_The task_:
Copy each line of the data beneath in which the word "more" appears.
Content starts
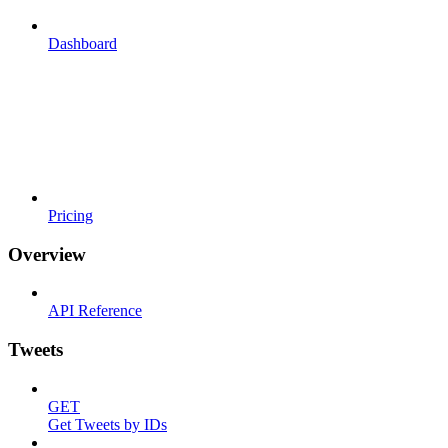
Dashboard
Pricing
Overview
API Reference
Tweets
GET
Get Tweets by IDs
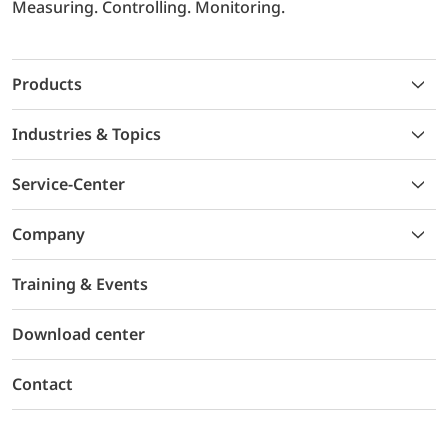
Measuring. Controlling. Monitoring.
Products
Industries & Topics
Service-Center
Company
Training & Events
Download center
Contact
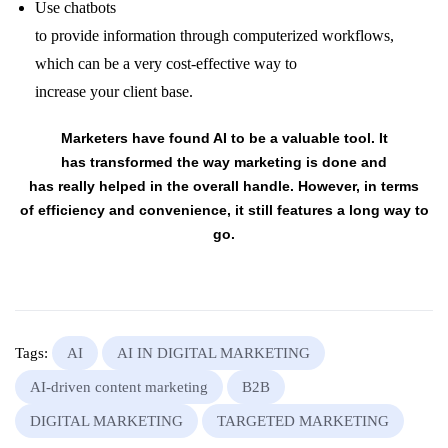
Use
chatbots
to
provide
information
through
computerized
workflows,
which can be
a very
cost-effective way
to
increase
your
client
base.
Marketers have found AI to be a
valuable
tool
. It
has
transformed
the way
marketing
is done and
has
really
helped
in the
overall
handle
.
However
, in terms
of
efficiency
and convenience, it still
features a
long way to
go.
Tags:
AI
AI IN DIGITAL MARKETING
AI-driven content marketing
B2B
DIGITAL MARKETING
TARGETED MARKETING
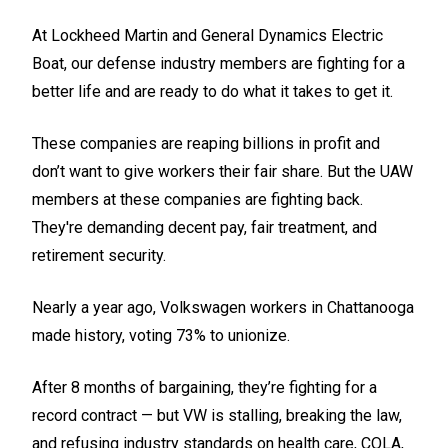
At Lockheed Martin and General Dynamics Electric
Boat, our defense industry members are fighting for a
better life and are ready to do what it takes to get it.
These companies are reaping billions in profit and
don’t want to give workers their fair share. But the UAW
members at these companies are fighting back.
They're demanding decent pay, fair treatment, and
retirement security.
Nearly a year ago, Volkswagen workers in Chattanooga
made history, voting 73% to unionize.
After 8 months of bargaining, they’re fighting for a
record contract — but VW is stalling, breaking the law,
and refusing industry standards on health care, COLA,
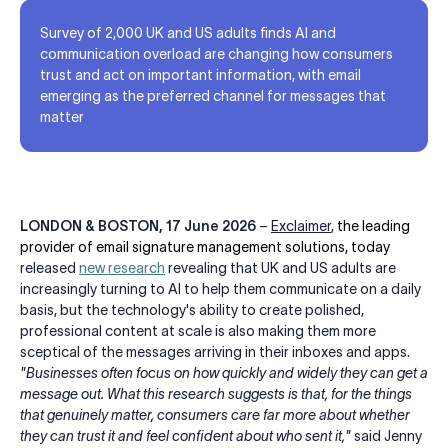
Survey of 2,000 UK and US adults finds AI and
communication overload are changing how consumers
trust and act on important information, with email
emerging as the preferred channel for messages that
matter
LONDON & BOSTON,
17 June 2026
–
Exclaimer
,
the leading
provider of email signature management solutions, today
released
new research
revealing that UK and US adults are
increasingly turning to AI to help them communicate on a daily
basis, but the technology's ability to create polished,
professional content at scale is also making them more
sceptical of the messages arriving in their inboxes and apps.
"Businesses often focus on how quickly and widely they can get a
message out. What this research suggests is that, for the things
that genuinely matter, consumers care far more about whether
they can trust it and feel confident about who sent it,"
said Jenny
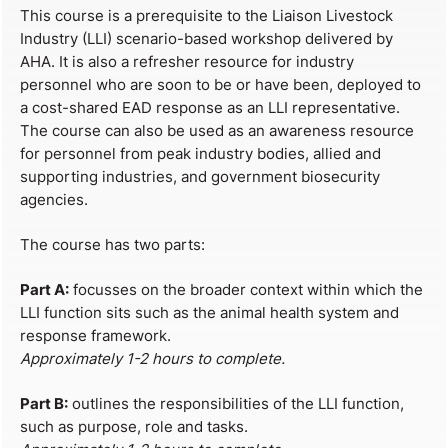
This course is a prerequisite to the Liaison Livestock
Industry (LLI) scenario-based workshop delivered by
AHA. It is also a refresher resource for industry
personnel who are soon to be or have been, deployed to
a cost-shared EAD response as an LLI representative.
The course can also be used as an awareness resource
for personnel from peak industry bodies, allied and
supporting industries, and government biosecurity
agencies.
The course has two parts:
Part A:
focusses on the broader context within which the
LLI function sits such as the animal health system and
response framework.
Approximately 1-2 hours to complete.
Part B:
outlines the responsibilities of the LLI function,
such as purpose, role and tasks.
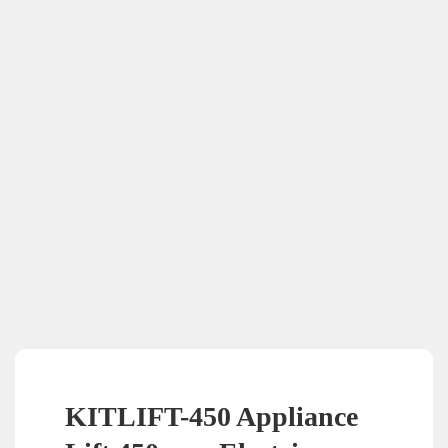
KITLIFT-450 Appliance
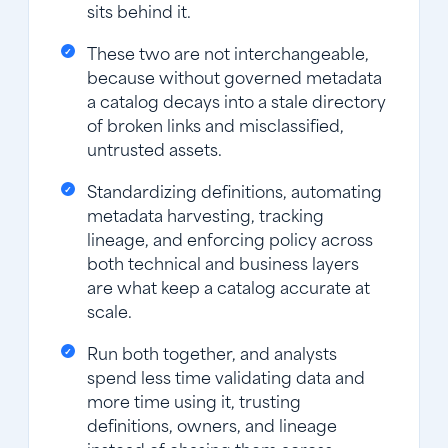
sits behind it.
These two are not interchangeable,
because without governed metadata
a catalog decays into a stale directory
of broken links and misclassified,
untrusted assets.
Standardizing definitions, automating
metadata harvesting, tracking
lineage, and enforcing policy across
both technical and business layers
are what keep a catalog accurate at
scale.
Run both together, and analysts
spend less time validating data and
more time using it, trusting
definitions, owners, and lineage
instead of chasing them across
Content ends
_Response area_:
professional content at scale is also making them more
that genuinely matter, consumers care far more about whether
more time using it, trusting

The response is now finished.